### Data for analysis
=-=-=
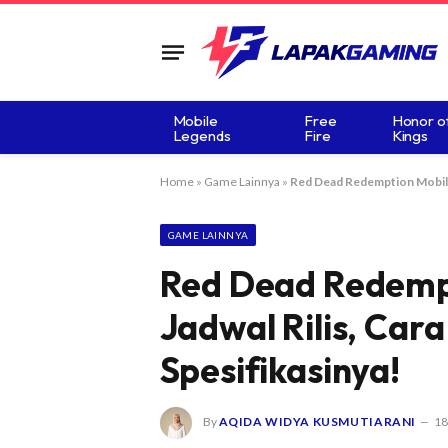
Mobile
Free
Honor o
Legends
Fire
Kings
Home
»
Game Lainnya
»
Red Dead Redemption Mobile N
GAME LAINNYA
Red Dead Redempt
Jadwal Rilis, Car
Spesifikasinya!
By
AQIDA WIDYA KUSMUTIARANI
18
=-=-=
### Task to carry out
Images stay out; the entries above are to be printed exactly.

### Answer space
Mobile
Free
Honor o
Legends
Fire
Kings
Home
»
Game Lainnya
»
Red Dead Redemption Mobile N
GAME LAINNYA
Red Dead Redempt
Jadwal Rilis, Car
Spesifikasinya!
By
AQIDA WIDYA KUSMUTIARANI
18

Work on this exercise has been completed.